Introduction Degree of hepatocellular injury, necrosis/apoptosis and inflammation may be assessed by the serum markers that reflect the pathogenic process. We investigated the correlation of circulating miR-122, High Mobility Group Box-1 (HMGB1), soluble Fas (sFas) and caspase-cleaved fragment of keratin-18 (CK18) with histological changes in liver biopsy of patients with non-alcoholic fatty liver disease (NAFLD).
Methods Serum analytes were determined in two independent cohorts of patients with NAFLD (derivation cohort n = 165, validation cohort n = 101). Histological parameters were scored using Clinical Research Network system; patients with NAFLD activity scores (NAS) of ≥3 were classified as borderline non-alcoholic steatohepatitis (NASH) and ≥ 5 as definite NASH.

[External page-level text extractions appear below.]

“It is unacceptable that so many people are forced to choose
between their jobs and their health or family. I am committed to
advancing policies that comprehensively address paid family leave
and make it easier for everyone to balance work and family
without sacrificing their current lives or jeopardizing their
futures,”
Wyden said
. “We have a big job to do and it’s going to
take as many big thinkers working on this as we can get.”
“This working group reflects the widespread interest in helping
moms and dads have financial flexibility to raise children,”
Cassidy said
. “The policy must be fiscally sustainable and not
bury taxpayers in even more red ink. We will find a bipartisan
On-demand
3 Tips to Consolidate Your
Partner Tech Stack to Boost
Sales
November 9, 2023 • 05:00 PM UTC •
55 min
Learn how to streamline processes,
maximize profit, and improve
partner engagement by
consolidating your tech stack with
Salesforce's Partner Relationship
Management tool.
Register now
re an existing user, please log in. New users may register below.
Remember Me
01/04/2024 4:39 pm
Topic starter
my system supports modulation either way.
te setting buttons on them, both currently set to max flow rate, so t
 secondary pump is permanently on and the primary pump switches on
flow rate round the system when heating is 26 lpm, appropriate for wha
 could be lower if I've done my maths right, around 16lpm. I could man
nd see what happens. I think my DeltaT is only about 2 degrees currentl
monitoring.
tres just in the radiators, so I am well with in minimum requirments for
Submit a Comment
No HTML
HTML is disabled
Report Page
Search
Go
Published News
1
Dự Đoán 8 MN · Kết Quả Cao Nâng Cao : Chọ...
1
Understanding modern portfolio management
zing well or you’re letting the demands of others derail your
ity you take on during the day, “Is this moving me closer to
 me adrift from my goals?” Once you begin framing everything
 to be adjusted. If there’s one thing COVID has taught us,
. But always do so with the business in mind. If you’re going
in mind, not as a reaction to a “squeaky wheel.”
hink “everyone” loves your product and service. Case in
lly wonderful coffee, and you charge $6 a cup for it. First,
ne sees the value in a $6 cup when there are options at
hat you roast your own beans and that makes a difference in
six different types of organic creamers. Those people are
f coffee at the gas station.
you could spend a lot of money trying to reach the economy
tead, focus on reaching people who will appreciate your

Results There were no significant differences in miR-122, HMGB1, sFas and CK18 M30 levels between those with low (0–2) and high (3–4) stage of fibrosis. Both CK18 M30 as well as CK18 M65 correlated with grades of ballooning (p = 0.003 and p = 0.001) and lobular inflammation (p = 0.006 and p = 0.001). Table 1 summarises the serum levels of all the evaluated markers in subgroups of patients classified as borderline or definite NASH when only patients with low grade fibrosis were included (derivation cohort, n = 145 and validation cohort, n = 90). Importantly, when the cut-off values for CK18 M30 (395 U/L) was used on its own, 57/86 (66%) patients with definite NASH were missed.
Conclusion Biomarkers, UKof cell injury and death in combination have a potential to detect on-going histological activity in NAFLD.
Disclosure of Interest None Declared.